Extracted page text data
==*==
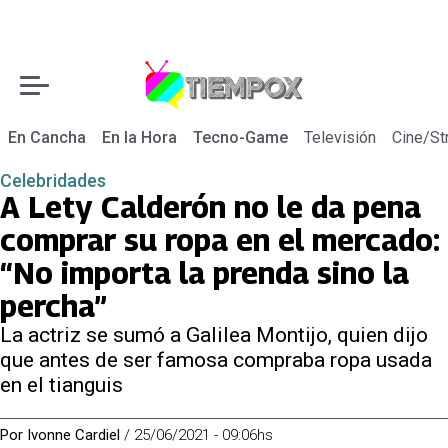
En Cancha
En la Hora
Tecno-Game
Televisión
Cine/St
Celebridades
A Lety Calderón no le da pena
comprar su ropa en el mercado:
“No importa la prenda sino la
percha”
La actriz se sumó a Galilea Montijo, quien dijo
que antes de ser famosa compraba ropa usada
en el tianguis
Por
Ivonne Cardiel
/
25/06/2021 - 09:06hs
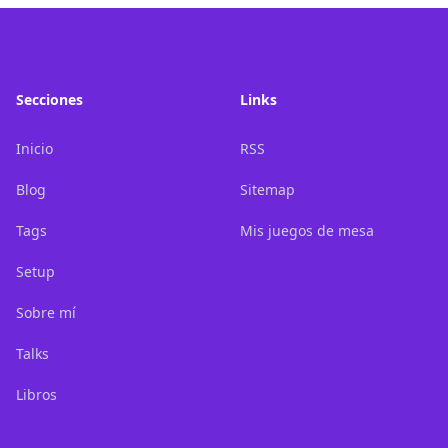
Footer
Secciones
Links
Inicio
RSS
Blog
Sitemap
Tags
Mis juegos de mesa
Setup
Sobre mí
Talks
Libros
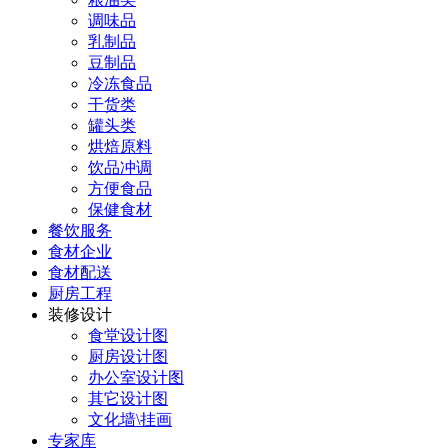
调味品
乳制品
豆制品
冷冻食品
干货类
罐头类
烘焙原料
饮品冲调
方便食品
保健食材
餐饮服务
食材企业
食材配送
厨房工程
装修设计
食堂设计图
厨房设计图
办公室设计图
其它设计图
文化墙\挂画
专家库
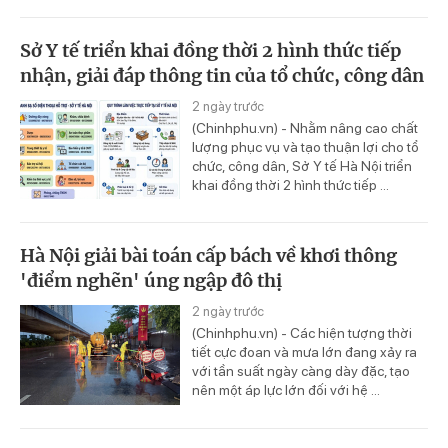
Sở Y tế triển khai đồng thời 2 hình thức tiếp
nhận, giải đáp thông tin của tổ chức, công dân
2 ngày trước
(Chinhphu.vn) - Nhằm nâng cao chất
lượng phục vụ và tạo thuận lợi cho tổ
chức, công dân, Sở Y tế Hà Nội triển
khai đồng thời 2 hình thức tiếp ...
Hà Nội giải bài toán cấp bách về khơi thông
'điểm nghẽn' úng ngập đô thị
2 ngày trước
(Chinhphu.vn) - Các hiện tượng thời
tiết cực đoan và mưa lớn đang xảy ra
với tần suất ngày càng dày đặc, tạo
nên một áp lực lớn đối với hệ ...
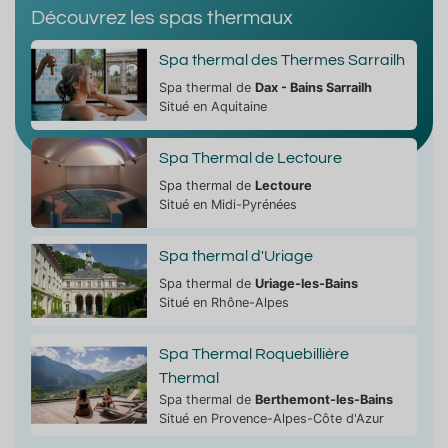
Découvrez les spas thermaux
Spa thermal des Thermes Sarrailh
Spa thermal de
Dax - Bains Sarrailh
Situé en Aquitaine
Spa Thermal de Lectoure
Spa thermal de
Lectoure
Situé en Midi-Pyrénées
Spa thermal d'Uriage
Spa thermal de
Uriage-les-Bains
Situé en Rhône-Alpes
Spa Thermal Roquebillière
Thermal
Spa thermal de
Berthemont-les-Bains
Situé en Provence-Alpes-Côte d'Azur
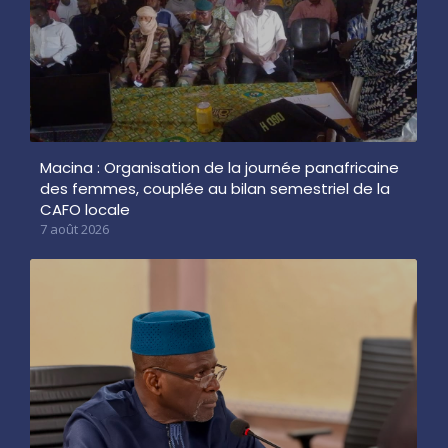
Macina : Organisation de la journée panafricaine
des femmes, couplée au bilan semestriel de la
CAFO locale
7 août 2026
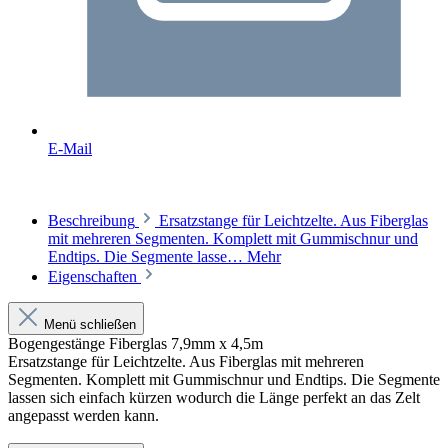
E-Mail
Beschreibung
Ersatzstange für Leichtzelte. Aus Fiberglas
mit mehreren Segmenten. Komplett mit Gummischnur und
Endtips. Die Segmente lasse…
Mehr
Eigenschaften
Menü schließen
Bogengestänge Fiberglas 7,9mm x 4,5m
Ersatzstange für Leichtzelte. Aus Fiberglas mit mehreren
Segmenten. Komplett mit Gummischnur und Endtips. Die Segmente
lassen sich einfach kürzen wodurch die Länge perfekt an das Zelt
angepasst werden kann.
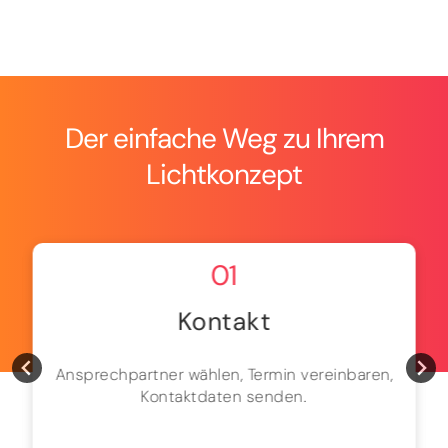
Der einfache Weg zu Ihrem
Lichtkonzept
01
Kontakt
Ansprechpartner wählen, Termin vereinbaren,
Kontaktdaten senden.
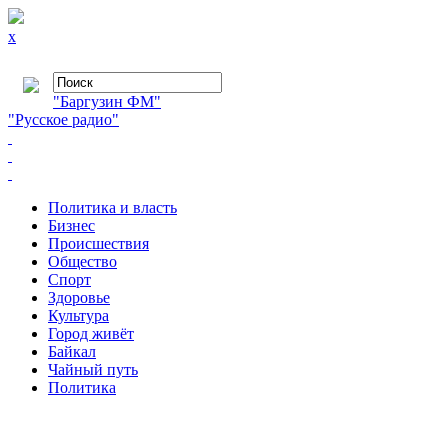
x
"Баргузин ФМ"
"Русское радио"
Политика и власть
Бизнес
Происшествия
Общество
Cпорт
Здоровье
Культура
Город живёт
Байкал
Чайный путь
Политика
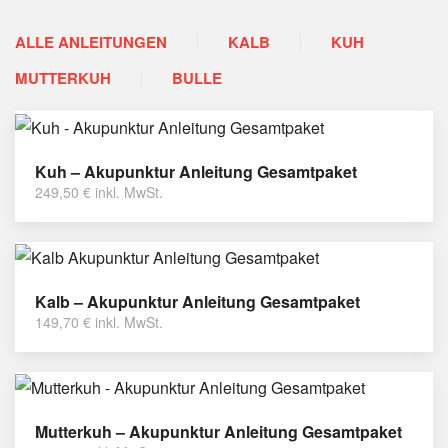
ALLE ANLEITUNGEN
KALB
KUH
MUTTERKUH
BULLE
Kuh – Akupunktur Anleitung Gesamtpaket
249,50
€
inkl. MwSt.
Kalb – Akupunktur Anleitung Gesamtpaket
149,70
€
inkl. MwSt.
Mutterkuh – Akupunktur Anleitung Gesamtpaket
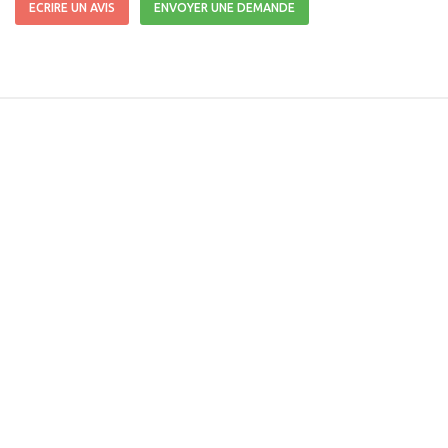
ECRIRE UN AVIS
ENVOYER UNE DEMANDE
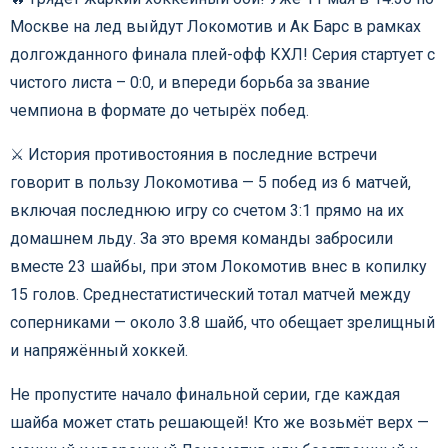
Москве на лед выйдут Локомотив и Ак Барс в рамках
долгожданного финала плей-офф КХЛ! Серия стартует с
чистого листа – 0:0, и впереди борьба за звание
чемпиона в формате до четырёх побед.
⚔️ История противостояния в последние встречи
говорит в пользу Локомотива — 5 побед из 6 матчей,
включая последнюю игру со счетом 3:1 прямо на их
домашнем льду. За это время команды забросили
вместе 23 шайбы, при этом Локомотив внес в копилку
15 голов. Среднестатистический тотал матчей между
соперниками — около 3.8 шайб, что обещает зрелищный
и напряжённый хоккей.
Не пропустите начало финальной серии, где каждая
шайба может стать решающей! Кто же возьмёт верх —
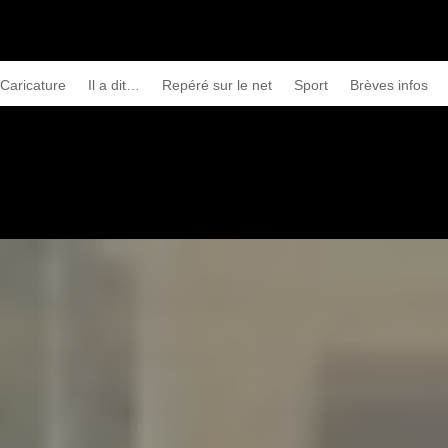
Caricature
Il a dit…
Repéré sur le net
Sport
Brèves infos
tériel dites-vous ?
→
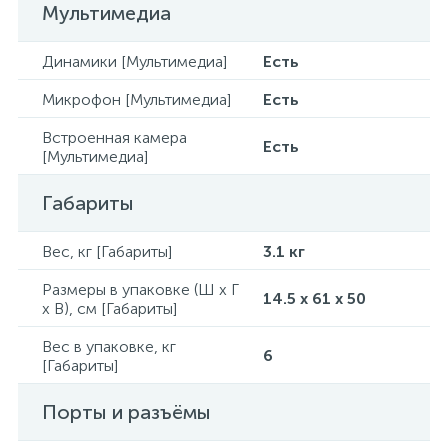
Мультимедиа
Динамики [Мультимедиа]
Есть
Микрофон [Мультимедиа]
Есть
Встроенная камера
Есть
[Мультимедиа]
Габариты
Вес, кг [Габариты]
3.1 кг
Размеры в упаковке (Ш x Г
14.5 x 61 x 50
x В), см [Габариты]
Вес в упаковке, кг
6
[Габариты]
Порты и разъёмы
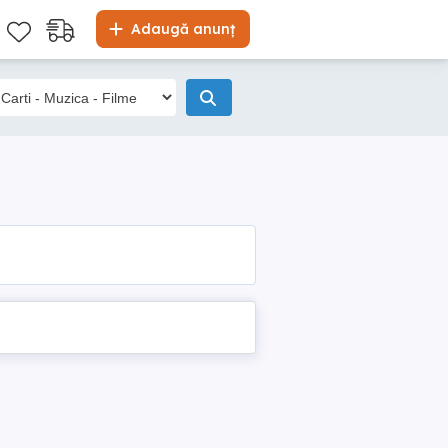
Adaugă anunț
==*==
Problem details
Transcribe all of the records above character for character. Exclude the pictures.

Solution for this task
En Cancha
En la Hora
Tecno-Game
Televisión
Cine/St
Celebridades
A Lety Calderón no le da pena
comprar su ropa en el mercado:
“No importa la prenda sino la
percha”
La actriz se sumó a Galilea Montijo, quien dijo
que antes de ser famosa compraba ropa usada
en el tianguis
Por
Ivonne Cardiel
/
25/06/2021 - 09:06hs
Footer
Secciones
Links
Inicio
RSS
Blog
Sitemap
Tags
Mis juegos de mesa
Setup
Sobre mí
Talks
Libros
调味品
乳制品
豆制品
冷冻食品
干货类
罐头类
烘焙原料
饮品冲调
方便食品
保健食材
餐饮服务
食材企业
食材配送
厨房工程
装修设计
食堂设计图
厨房设计图
办公室设计图
其它设计图
文化墙\挂画
专家库
Sở Y tế triển khai đồng thời 2 hình thức tiếp
nhận, giải đáp thông tin của tổ chức, công dân
2 ngày trước
(Chinhphu.vn) - Nhằm nâng cao chất
lượng phục vụ và tạo thuận lợi cho tổ
chức, công dân, Sở Y tế Hà Nội triển
khai đồng thời 2 hình thức tiếp ...
Hà Nội giải bài toán cấp bách về khơi thông
'điểm nghẽn' úng ngập đô thị
2 ngày trước
(Chinhphu.vn) - Các hiện tượng thời
tiết cực đoan và mưa lớn đang xảy ra
với tần suất ngày càng dày đặc, tạo
nên một áp lực lớn đối với hệ ...
Découvrez les spas thermaux
Spa thermal des Thermes Sarrailh
Spa thermal de
Dax - Bains Sarrailh
Situé en Aquitaine
Spa Thermal de Lectoure
Spa thermal de
Lectoure
Situé en Midi-Pyrénées
Spa thermal d'Uriage
Spa thermal de
Uriage-les-Bains
Situé en Rhône-Alpes
Spa Thermal Roquebillière
Thermal
Spa thermal de
Berthemont-les-Bains
Situé en Provence-Alpes-Côte d'Azur
Macina : Organisation de la journée panafricaine
des femmes, couplée au bilan semestriel de la
CAFO locale
7 août 2026
E-Mail
Beschreibung
Ersatzstange für Leichtzelte. Aus Fiberglas
mit mehreren Segmenten. Komplett mit Gummischnur und
Endtips. Die Segmente lasse…
Mehr
Eigenschaften
Menü schließen
Bogengestänge Fiberglas 7,9mm x 4,5m
Ersatzstange für Leichtzelte. Aus Fiberglas mit mehreren
Segmenten. Komplett mit Gummischnur und Endtips. Die Segmente
lassen sich einfach kürzen wodurch die Länge perfekt an das Zelt
angepasst werden kann.
Der einfache Weg zu Ihrem
Lichtkonzept
01
Kontakt
Ansprechpartner wählen, Termin vereinbaren,
Kontaktdaten senden.
x
"Баргузин ФМ"
"Русское радио"
Политика и власть
Бизнес
Происшествия
Общество
Cпорт
Здоровье
Культура
Город живёт
Байкал
Чайный путь
Политика
ALLE ANLEITUNGEN
KALB
KUH
MUTTERKUH
BULLE
Kuh – Akupunktur Anleitung Gesamtpaket
249,50
€
inkl. MwSt.
Kalb – Akupunktur Anleitung Gesamtpaket
149,70
€
inkl. MwSt.
Mutterkuh – Akupunktur Anleitung Gesamtpaket
ECRIRE UN AVIS
ENVOYER UNE DEMANDE
Москве на лед выйдут Локомотив и Ак Барс в рамках
долгожданного финала плей-офф КХЛ! Серия стартует с
чистого листа – 0:0, и впереди борьба за звание
чемпиона в формате до четырёх побед.
⚔️ История противостояния в последние встречи
говорит в пользу Локомотива — 5 побед из 6 матчей,
включая последнюю игру со счетом 3:1 прямо на их
домашнем льду. За это время команды забросили
вместе 23 шайбы, при этом Локомотив внес в копилку
15 голов. Среднестатистический тотал матчей между
соперниками — около 3.8 шайб, что обещает зрелищный
и напряжённый хоккей.
Не пропустите начало финальной серии, где каждая
шайба может стать решающей! Кто же возьмёт верх —
Caricature
Il a dit…
Repéré sur le net
Sport
Brèves infos
tériel dites-vous ?
→
Мультимедиа
Динамики [Мультимедиа]
Есть
Микрофон [Мультимедиа]
Есть
Встроенная камера
Есть
[Мультимедиа]
Габариты
Вес, кг [Габариты]
3.1 кг
Размеры в упаковке (Ш x Г
14.5 x 61 x 50
x В), см [Габариты]
Вес в упаковке, кг
6
[Габариты]
Порты и разъёмы
Adaugă anunț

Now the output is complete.